# Torch ML Model Driver

`TorchMLModelDriver` is the base driver needed for machine learning based portable models.
This driver provides the interface between KIM-API and TorchScript models. It works with
any arbitrary model as long as the models are TorchScript compatible and follow one of the following
calling conventions in their `forward` method`:

1. `forward(self, species, coords, n_neigh, nlist, contributing)`
2. `forward(self, descriptor)`
3. `forward(self, species, coords, graph_layer1, graph_layer2,..., contributing)`

Pattern 1 is for more conventional models which require the raw information about the system, namely
species, coordinates, number of neighbors, neighbor list and contributing atoms. Pattern 2 is for
descriptor based models, where the descriptor is computed by the KIM-API and passed to the model.
The descriptor computation is done by the `libdescriptor` library, which is a C++ library for computing
descriptor and their gradients. Pattern 3 is for graph neural networks, where the model takes the
species, coordinates and the graph layers as input. The graph layers are computed by the model driver itself
and uses the staged graphs approach for parallelization. In the GNN models on the Pytorch Geometric library is
supported, as DGL does not support TorchScript yet.

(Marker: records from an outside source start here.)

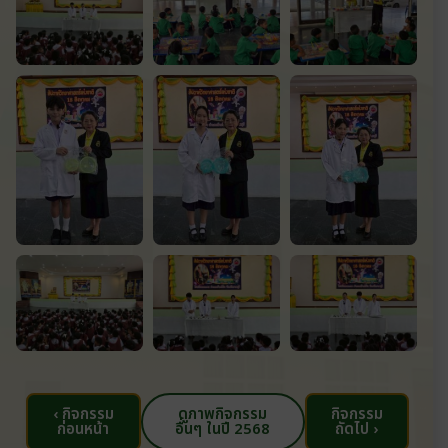
‹ กิจกรรม
ดูภาพกิจกรรม
กิจกรรม
ก่อนหน้า
อื่นๆ ในปี 2568
ถัดไป ›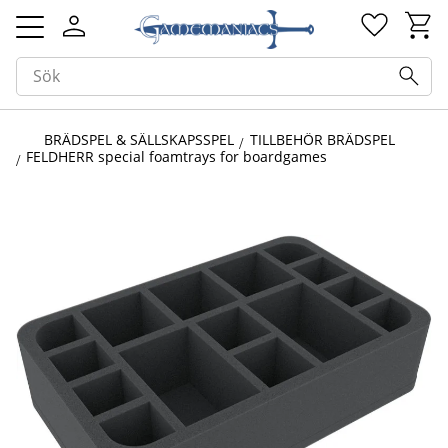
Kundv
Favorit
Meny
BRÄDSPEL & SÄLLSKAPSSPEL
TILLBEHÖR BRÄDSPEL
FELDHERR special foamtrays for boardgames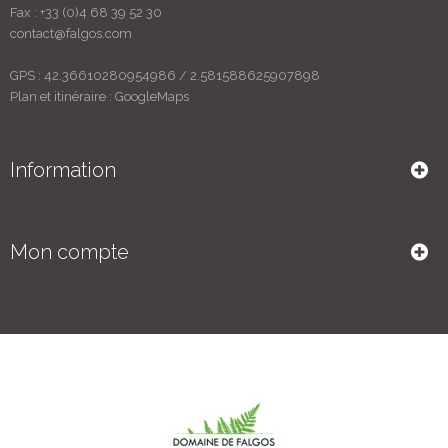
Fax :
+33 (0)4 68 39 52 30
contact@falgos.com
GPS : 42.36610280954986 / 2.581588625907898
Plan et itinéraire :
GoogleMaps
Information
Mon compte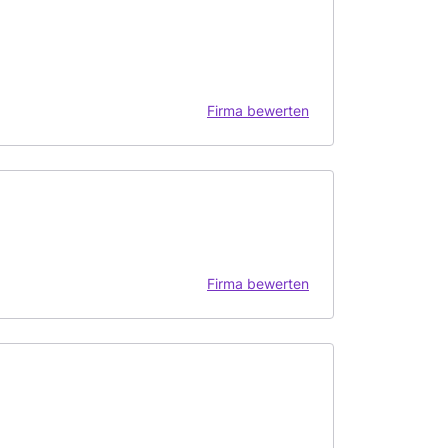
Firma bewerten
Firma bewerten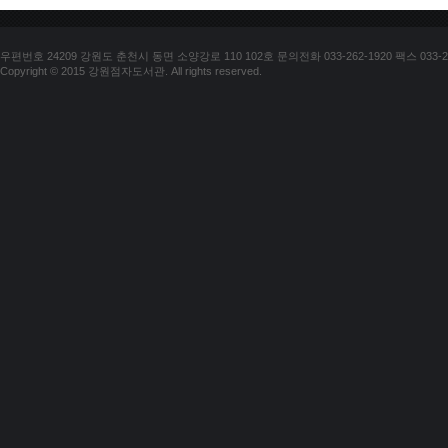
우편번호 24209 강원도 춘천시 동면 소양강로 110 102호 문의전화 033-262-1920 팩스 033-25
Copyright © 2015 강원점자도서관. All rights reserved.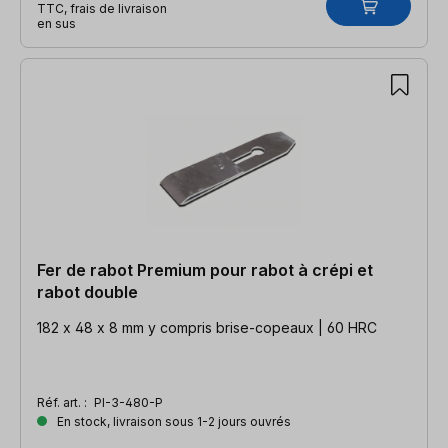
TTC, frais de livraison
en sus
Fer de rabot Premium pour rabot à crépi et
rabot double
182 x 48 x 8 mm y compris brise-copeaux | 60 HRC
Réf. art. :
PI-3-480-P
En stock, livraison sous 1-2 jours ouvrés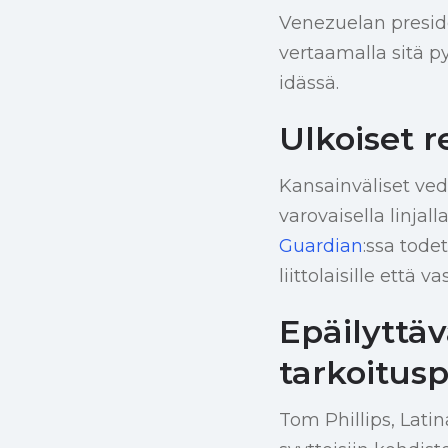
Venezuelan preside
vertaamalla sitä p
idässä.
Ulkoiset r
Kansainväliset ved
varovaisella linjal
Guardian
:ssa tode
liittolaisille että
Epäilyttäv
tarkoitusp
Tom Phillips, Latin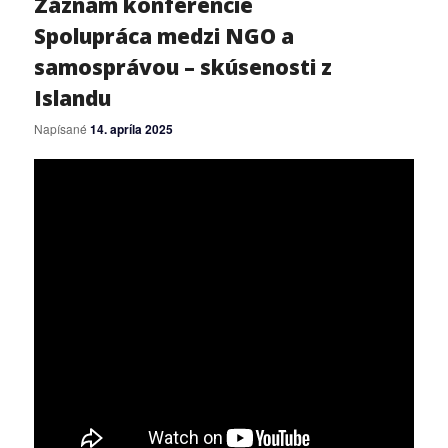
Záznam konferencie
Spolupráca medzi NGO a
samosprávou – skúsenosti z
Islandu
Napísané
14. apríla 2025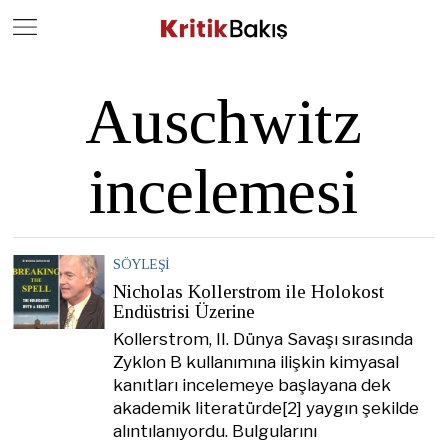
Close
Geç
Auschwitz
incelemesi
SÖYLEŞI
Nicholas Kollerstrom ile Holokost
Endüstrisi Üzerine
Kollerstrom, II. Dünya Savaşı sırasında
Zyklon B kullanımına ilişkin kimyasal
kanıtları incelemeye başlayana dek
akademik literatürde[2] yaygın şekilde
alıntılanıyordu. Bulgularını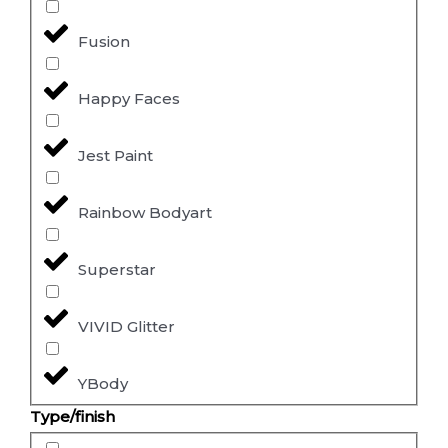
Fusion
Happy Faces
Jest Paint
Rainbow Bodyart
Superstar
VIVID Glitter
YBody
Type/finish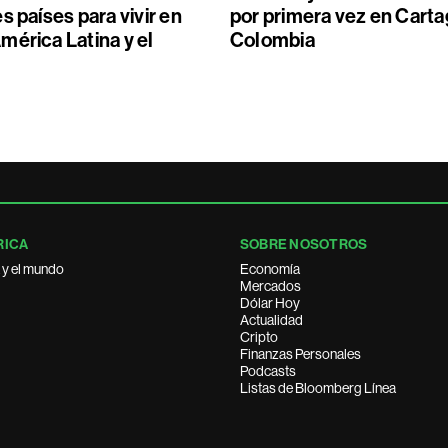
s países para vivir en
por primera vez en Carta
mérica Latina y el
Colombia
RICA
SOBRE NOSOTROS
 y el mundo
Economía
Mercados
Dólar Hoy
Actualidad
Cripto
Finanzas Personales
Podcasts
Listas de Bloomberg Línea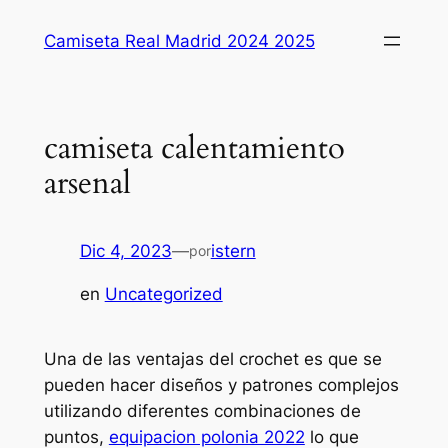
Saltar
Camiseta Real Madrid 2024 2025
al
contenido
camiseta calentamiento
arsenal
Dic 4, 2023
—
istern
por
en
Uncategorized
Una de las ventajas del crochet es que se
pueden hacer diseños y patrones complejos
utilizando diferentes combinaciones de
puntos,
equipacion polonia 2022
lo que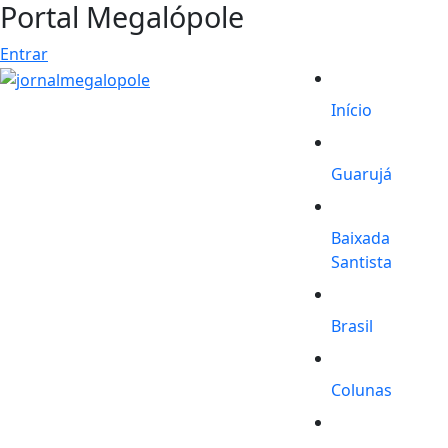
Portal Megalópole
Entrar
Início
Guarujá
Baixada
Santista
Brasil
Colunas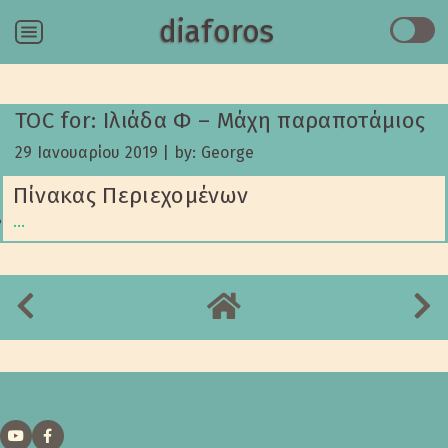
diaforos
Menu
TOC for: Ιλιάδα Φ – Μάχη παραποτάμιος
29 Ιανουαρίου 2019
|
by: George
Πίνακας Περιεχομένων
…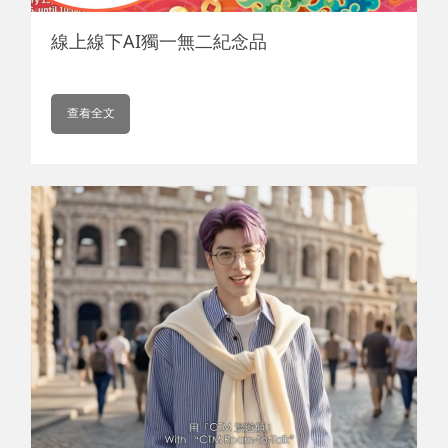
線上線下AI獨一無二紀念品
查看全文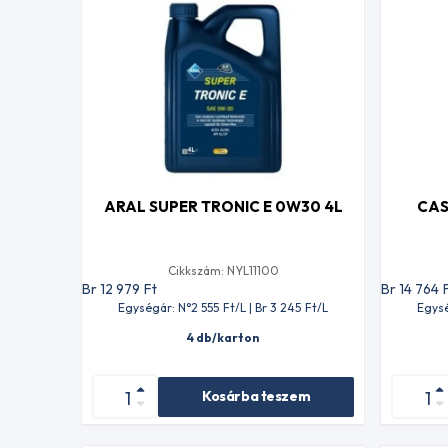
ARAL SUPER TRONIC E 0W30 4L
CAS
Cikkszám: NYL11100
Br 12 979
Ft
Br 14 764
Egységár: N°2 555
Ft
/L | Br 3 245
Ft
/L
Egysé
4 db/karton
Kosárba teszem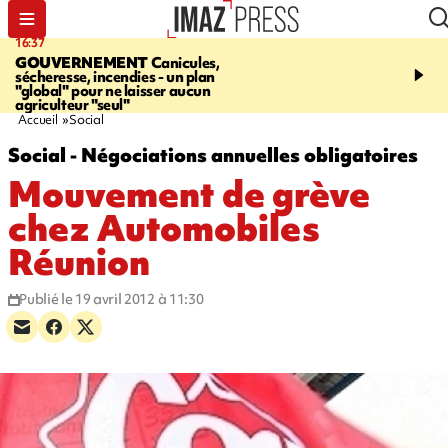
16:37
20:23
GOUVERNEMENT
Canicules,
À RETENIR CE SOIR
H
sécheresse, incendies - un plan
interpellé, coprs retrouv
"global" pour ne laisser aucun
conducteurs, fin de grèv
agriculteur "seul"
maltraités
Accueil
Social
Social - Négociations annuelles obligatoires
Mouvement de grève
chez Automobiles
Réunion
Publié le 19 avril 2012 à 11:30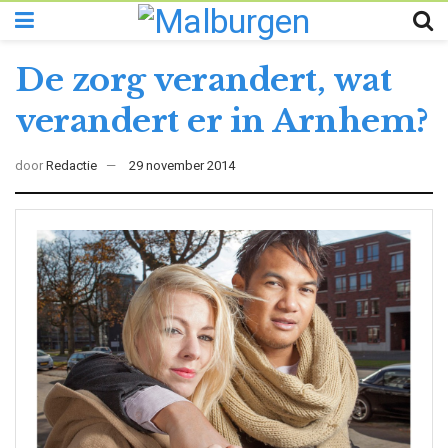
De zorg verandert, wat
verandert er in Arnhem?
door
Redactie
29 november 2014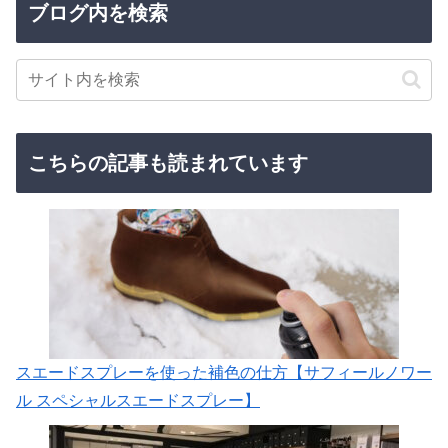
ブログ内を検索
こちらの記事も読まれています
スエードスプレーを使った補色の仕方【サフィールノワー
ル スペシャルスエードスプレー】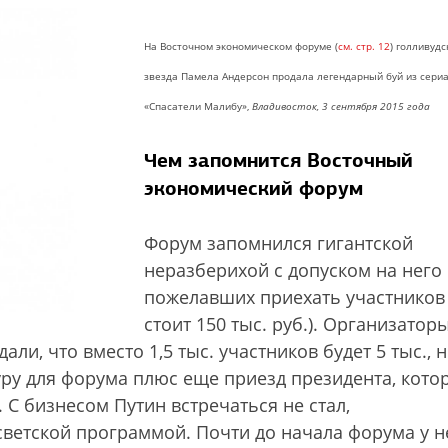
На Восточном экономическом форуме (
см. стр. 12
) голливудс
звезда Памела Андерсон продала легендарный буй из сери
«Спасатели Малибу»,
Владивосток, 3 сентября 2015 года
Чем запомнится Восточный
экономический форум
Форум запомнился гигантской
неразберихой с допуском на него
пожелавших приехать участников 
стоит 150 тыс. руб.). Организатор
али, что вместо 1,5 тыс. участников будет 5 тыс., 
уру для форума плюс еще приезд президента, кото
 С бизнесом Путин встречаться не стал,
етской программой. Почти до начала форума у н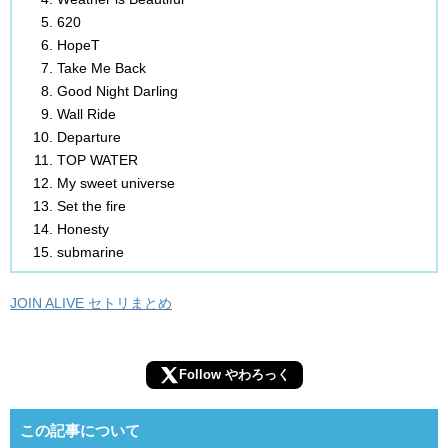
620
HopeT
Take Me Back
Good Night Darling
Wall Ride
Departure
TOP WATER
My sweet universe
Set the fire
Honesty
submarine
JOIN ALIVE セトリまとめ
Follow やわろっく
この記事について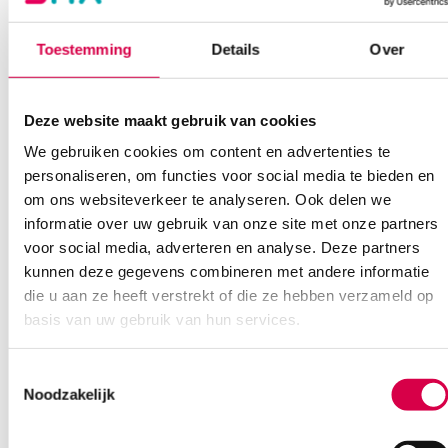
Toestemming
Details
Over
Deze website maakt gebruik van cookies
We gebruiken cookies om content en advertenties te
Ook interessant
personaliseren, om functies voor social media te bieden en
om ons websiteverkeer te analyseren. Ook delen we
informatie over uw gebruik van onze site met onze partners
voor social media, adverteren en analyse. Deze partners
kunnen deze gegevens combineren met andere informatie
die u aan ze heeft verstrekt of die ze hebben verzameld op
basis van uw gebruik van hun services.
Toestemmingsselectie
Noodzakelijk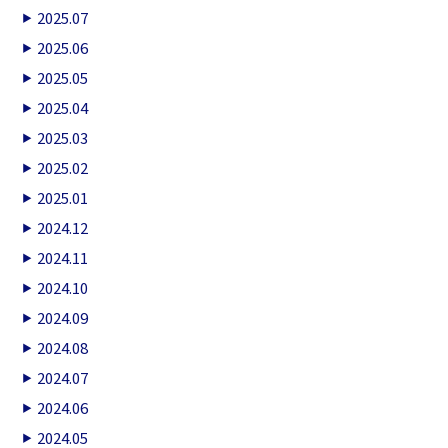
2025.07
2025.06
2025.05
2025.04
2025.03
2025.02
2025.01
2024.12
2024.11
2024.10
2024.09
2024.08
2024.07
2024.06
2024.05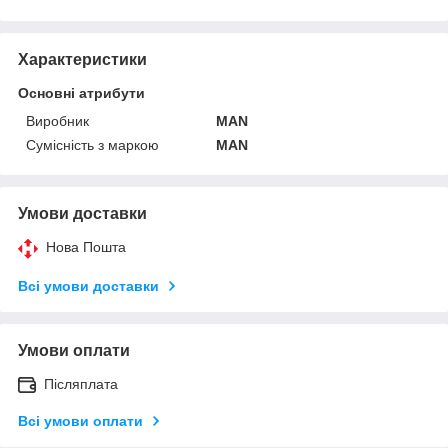
Характеристики
Основні атрибути
Виробник
MAN
Сумісність з маркою
MAN
Умови доставки
Нова Пошта
Всі умови доставки
Умови оплати
Післяплата
Всі умови оплати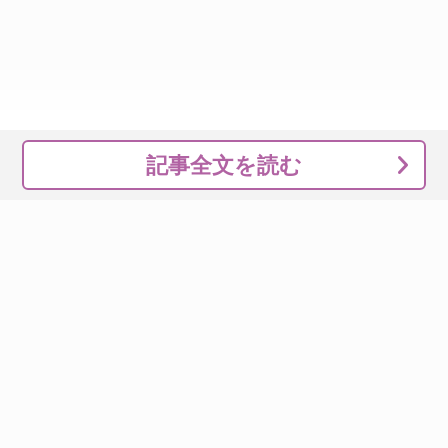
記事全文を読む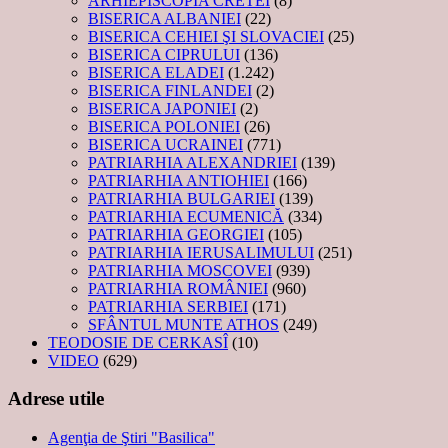
ARHIEPISCOPIA CRETEI
(8)
BISERICA ALBANIEI
(22)
BISERICA CEHIEI ŞI SLOVACIEI
(25)
BISERICA CIPRULUI
(136)
BISERICA ELADEI
(1.242)
BISERICA FINLANDEI
(2)
BISERICA JAPONIEI
(2)
BISERICA POLONIEI
(26)
BISERICA UCRAINEI
(771)
PATRIARHIA ALEXANDRIEI
(139)
PATRIARHIA ANTIOHIEI
(166)
PATRIARHIA BULGARIEI
(139)
PATRIARHIA ECUMENICĂ
(334)
PATRIARHIA GEORGIEI
(105)
PATRIARHIA IERUSALIMULUI
(251)
PATRIARHIA MOSCOVEI
(939)
PATRIARHIA ROMÂNIEI
(960)
PATRIARHIA SERBIEI
(171)
SFÂNTUL MUNTE ATHOS
(249)
TEODOSIE DE CERKASÎ
(10)
VIDEO
(629)
Adrese utile
Agenţia de Ştiri "Basilica"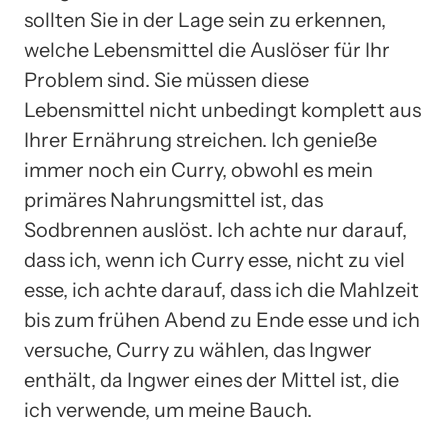
sollten Sie in der Lage sein zu erkennen,
welche Lebensmittel die Auslöser für Ihr
Problem sind. Sie müssen diese
Lebensmittel nicht unbedingt komplett aus
Ihrer Ernährung streichen. Ich genieße
immer noch ein Curry, obwohl es mein
primäres Nahrungsmittel ist, das
Sodbrennen auslöst. Ich achte nur darauf,
dass ich, wenn ich Curry esse, nicht zu viel
esse, ich achte darauf, dass ich die Mahlzeit
bis zum frühen Abend zu Ende esse und ich
versuche, Curry zu wählen, das Ingwer
enthält, da Ingwer eines der Mittel ist, die
ich verwende, um meine Bauch.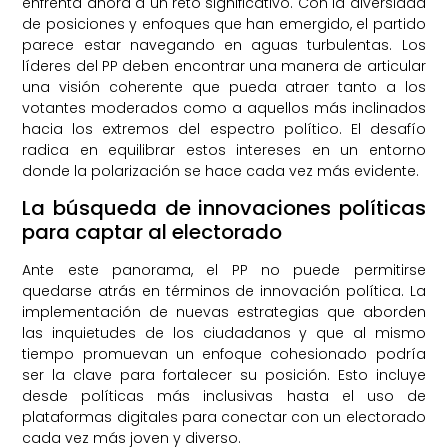
enfrenta ahora a un reto significativo. Con la diversidad
de posiciones y enfoques que han emergido, el partido
parece estar navegando en aguas turbulentas. Los
líderes del PP deben encontrar una manera de articular
una visión coherente que pueda atraer tanto a los
votantes moderados como a aquellos más inclinados
hacia los extremos del espectro político. El desafío
radica en equilibrar estos intereses en un entorno
donde la polarización se hace cada vez más evidente.
La búsqueda de innovaciones políticas
para captar al electorado
Ante este panorama, el PP no puede permitirse
quedarse atrás en términos de innovación política. La
implementación de nuevas estrategias que aborden
las inquietudes de los ciudadanos y que al mismo
tiempo promuevan un enfoque cohesionado podría
ser la clave para fortalecer su posición. Esto incluye
desde políticas más inclusivas hasta el uso de
plataformas digitales para conectar con un electorado
cada vez más joven y diverso.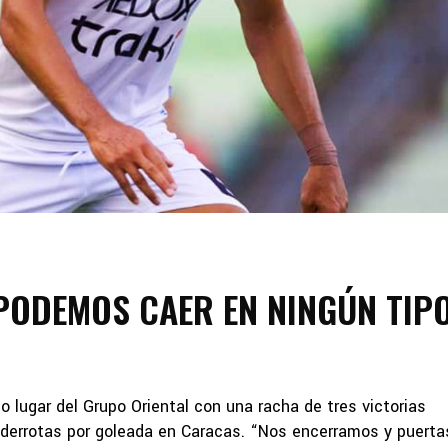
PODEMOS CAER EN NINGÚN TIP
lugar del Grupo Oriental con una racha de tres victorias
 derrotas por goleada en Caracas. “Nos encerramos y puerta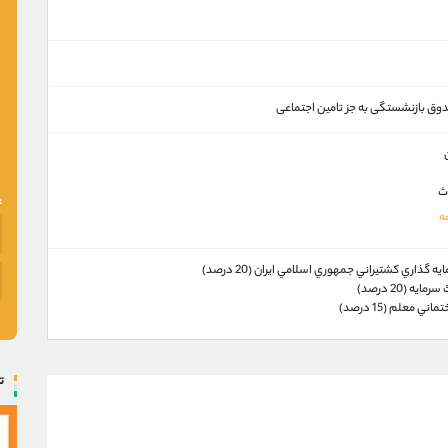
وق‌ بازنشستگی به جز تامین اجتماعی
ث
 گذاري كشتيراني جمهوري اسلامي ايران (20 درصد)
يه (20 درصد)
ي معلم (15 درصد)
ت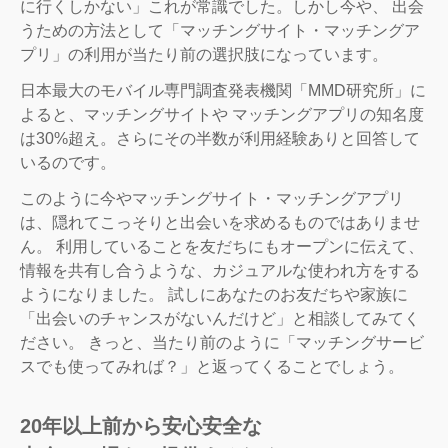
に行くしかない」これが常識でした。しかし今や、 出会
うための方法として「マッチングサイト・マッチングア
プリ」の利用が当たり前の選択肢になっています。
日本最大のモバイル専門調査発表機関「MMD研究所」に
よると、マッチングサイトや マッチングアプリの知名度
は30%超え。さらにその半数が利用経験ありと回答して
いるのです。
このように今やマッチングサイト・マッチングアプリ
は、隠れてこっそりと出会いを求めるものではありませ
ん。 利用していることを友だちにもオープンに伝えて、
情報を共有し合うような、カジュアルな使われ方をする
ようになりました。 試しにあなたのお友だちや家族に
「出会いのチャンスがないんだけど」と相談してみてく
ださい。 きっと、当たり前のように「マッチングサービ
スでも使ってみれば？」と返ってくることでしょう。
20年以上前から安心安全な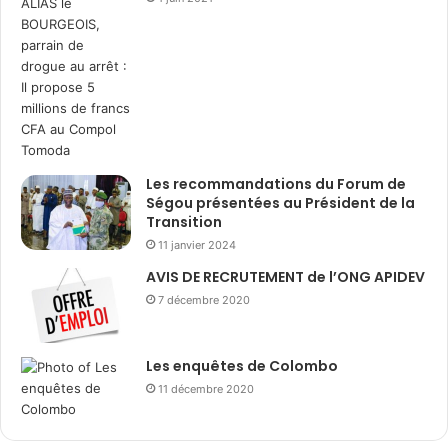
Les recommandations du Forum de
Ségou présentées au Président de la
Transition
11 janvier 2024
AVIS DE RECRUTEMENT de l’ONG APIDEV
7 décembre 2020
Les enquêtes de Colombo
11 décembre 2020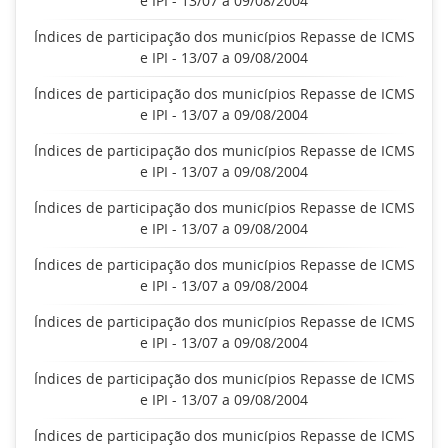
e IPI - 13/07 a 09/08/2004
Índices de participação dos municípios Repasse de ICMS
e IPI - 13/07 a 09/08/2004
Índices de participação dos municípios Repasse de ICMS
e IPI - 13/07 a 09/08/2004
Índices de participação dos municípios Repasse de ICMS
e IPI - 13/07 a 09/08/2004
Índices de participação dos municípios Repasse de ICMS
e IPI - 13/07 a 09/08/2004
Índices de participação dos municípios Repasse de ICMS
e IPI - 13/07 a 09/08/2004
Índices de participação dos municípios Repasse de ICMS
e IPI - 13/07 a 09/08/2004
Índices de participação dos municípios Repasse de ICMS
e IPI - 13/07 a 09/08/2004
Índices de participação dos municípios Repasse de ICMS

The models are supposed to provide either energy as output, or energy and forces as output. The model driver
will compute the forces from the energy, if the model does not provide the forces. If the energy tensor is not
a scalar, the model driver will sum the energy tensor to get the total energy, and assign the per atom energy
to all contributing atoms.

Below is the diagram showing the flow of information in the model driver.

## Dependencies
Model driver depends on several libraries for it to functions seamlessly. And it expects them to be
provided by the user at runtime. The core requirement of ML model driver is `libtorch` library that provides the interface
between the KIM model driver's C++ API and the TorchScript models. For Graph Neural Networks, the Torch model
shall use [Pytorch Geometric Library](https://github.com/pyg-team/pytorch_geometric). The C++ API of Pytorch Geometric lib
depends upon `torch-scatter` and `torch-sparse` libraries. The `libdescriptor` library is used for descriptor based models.

Summary of dependencies:
- libtorch (CXX11 ABI, v1.13)
- KIM-API (v2.3)
- libdescriptor (0.0.7)
- Enzyme AD (0.0.94)
- libtorchscatter
- libtorchsparse

> If your compute environment does not contain these dependencies, you can install above dependencies using the `install_dependencies.sh` script provided with the model driver source.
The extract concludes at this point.